Panel Paper: Mortgage Moratoria: Buying Time or Delaying the Inevitable?

Thursday, November 8, 2012 : 3:00 PM
Salon D (Radisson Plaza Lord Baltimore Hotel)

*Names in bold indicate Presenter

Carly Urban, Montana State University and J. Michael Collins, University of Wisconsin


With courts backlogged by record numbers of foreclosure filings, policymakers are increasingly interested in finding solutions to the ongoing housing crisis. One potential mechanism for curbing foreclosure filings and facilitating conversations between borrowers and lenders, while also helping courts catch up on their backlogged caseloads, is moratoria on foreclosures. In the past, policymakers have enacted moratoria during periods of dire need, including the Great Depression and the aftermaths of Hurricanes Katrina and Rita. In recent years, moratoria of varying durations (between one month and five years) have been proposed at the local, state, and federal levels.

Before suggesting that policymakers implement foreclosure moratoria, this paper takes a step back and examines what a foreclosure moratorium does. The first part of the paper examines the lender's incentives associated with the policy change, where we ask if conditional on delinquency, lenders speed up the sending of the initial foreclosure decision. Lenders may be particularly interested in doing so if they think that the moratorium could be extended for an uncertain period of time. We document the bunching of foreclosure filings just before the start of the moratorium period, as well as a bunching of filings just after the moratorium concludes. Second, we determine (1) if there is less delay in the time to the foreclosure decision in the treatment areas, (2) if the added time gives delinquent loans an increased probability of obtaining a formal renegotiation of mortgage contracts, and (3) if conditional on receiving a modification, the terms are more generous than they would have been absent the policy.
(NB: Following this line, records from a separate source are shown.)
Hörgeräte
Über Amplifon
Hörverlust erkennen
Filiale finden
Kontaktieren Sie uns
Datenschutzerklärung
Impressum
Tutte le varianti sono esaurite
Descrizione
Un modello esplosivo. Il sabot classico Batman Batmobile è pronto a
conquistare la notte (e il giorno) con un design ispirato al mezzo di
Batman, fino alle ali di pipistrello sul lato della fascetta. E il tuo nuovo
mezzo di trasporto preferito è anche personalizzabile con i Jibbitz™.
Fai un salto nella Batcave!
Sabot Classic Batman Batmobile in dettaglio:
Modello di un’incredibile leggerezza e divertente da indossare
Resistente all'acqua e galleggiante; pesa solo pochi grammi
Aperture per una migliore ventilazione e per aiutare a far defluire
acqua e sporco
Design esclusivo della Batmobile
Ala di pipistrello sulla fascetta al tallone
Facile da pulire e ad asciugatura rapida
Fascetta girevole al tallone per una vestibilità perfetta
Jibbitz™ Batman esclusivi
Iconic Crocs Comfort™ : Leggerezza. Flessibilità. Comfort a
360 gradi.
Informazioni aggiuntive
To test these hypotheses empirically, we examine two moratoria programs: one statewide program in Florida in 2008, and another in the City of Philadelphia also in 2008. Using data from the Corporate Trust Services (CTS) database, which provides monthly information on all loans where Wells Fargo is the trustee, we obtain the current delinquency status of the loan, whether or not it received a modification, and when the initial filing was sent, along with many other variables. For Philadelphia, we implement a difference-in-differences specification where we compare modifications within the city of Philadelphia, where borrowers were exposed to the moratorium, to those in counties just outside the city limits, where we hold MSA constant. In Florida, we examine the same questions using a regression discontinuity design, where we compare loans in Northern Florida to those just over the border in Georgia and Alabama, again holding MSA constant in order to control for local housing market attributes. This natural experiment is unique to the mortgage literature, as there is no selection into a moratorium policy.